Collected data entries
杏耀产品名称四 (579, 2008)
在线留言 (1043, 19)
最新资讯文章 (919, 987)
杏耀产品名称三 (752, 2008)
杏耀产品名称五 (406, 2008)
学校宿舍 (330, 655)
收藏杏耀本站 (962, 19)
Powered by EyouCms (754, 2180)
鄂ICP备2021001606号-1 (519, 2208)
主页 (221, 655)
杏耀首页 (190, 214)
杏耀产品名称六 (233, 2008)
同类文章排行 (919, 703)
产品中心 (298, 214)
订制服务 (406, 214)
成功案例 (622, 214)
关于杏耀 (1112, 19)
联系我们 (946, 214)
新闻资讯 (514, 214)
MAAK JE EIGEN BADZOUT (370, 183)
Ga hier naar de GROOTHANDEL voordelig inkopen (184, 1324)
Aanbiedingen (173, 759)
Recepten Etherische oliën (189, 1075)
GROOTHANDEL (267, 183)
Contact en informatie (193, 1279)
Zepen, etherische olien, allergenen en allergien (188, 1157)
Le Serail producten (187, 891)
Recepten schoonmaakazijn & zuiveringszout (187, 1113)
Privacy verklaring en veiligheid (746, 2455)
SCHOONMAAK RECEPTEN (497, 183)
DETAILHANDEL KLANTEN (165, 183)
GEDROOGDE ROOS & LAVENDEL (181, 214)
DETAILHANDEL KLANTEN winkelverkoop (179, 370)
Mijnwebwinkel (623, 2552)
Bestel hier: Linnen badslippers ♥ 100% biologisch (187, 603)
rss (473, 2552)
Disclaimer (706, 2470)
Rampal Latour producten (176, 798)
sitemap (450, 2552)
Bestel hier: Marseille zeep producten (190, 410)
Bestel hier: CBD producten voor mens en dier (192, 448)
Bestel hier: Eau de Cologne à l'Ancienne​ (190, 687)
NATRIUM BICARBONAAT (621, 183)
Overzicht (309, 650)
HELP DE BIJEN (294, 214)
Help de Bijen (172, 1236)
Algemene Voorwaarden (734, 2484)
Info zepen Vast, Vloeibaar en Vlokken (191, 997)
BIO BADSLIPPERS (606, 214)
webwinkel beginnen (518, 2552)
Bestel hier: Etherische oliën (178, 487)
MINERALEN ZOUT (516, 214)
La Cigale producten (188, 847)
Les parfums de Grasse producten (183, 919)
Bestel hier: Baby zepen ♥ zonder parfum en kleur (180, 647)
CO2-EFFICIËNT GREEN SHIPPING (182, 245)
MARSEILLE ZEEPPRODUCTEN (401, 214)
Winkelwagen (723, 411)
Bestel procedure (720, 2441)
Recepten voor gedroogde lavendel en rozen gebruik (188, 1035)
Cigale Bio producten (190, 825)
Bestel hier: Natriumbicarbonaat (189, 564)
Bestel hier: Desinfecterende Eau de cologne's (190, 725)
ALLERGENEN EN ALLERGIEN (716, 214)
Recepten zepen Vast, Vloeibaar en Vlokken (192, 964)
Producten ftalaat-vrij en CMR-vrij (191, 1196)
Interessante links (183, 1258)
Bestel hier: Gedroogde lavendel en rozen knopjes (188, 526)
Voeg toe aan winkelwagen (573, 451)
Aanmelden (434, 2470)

Exercise requirements: Using the data above, count the lines where "hier" appears. Reply with the number only.

Written answer: 10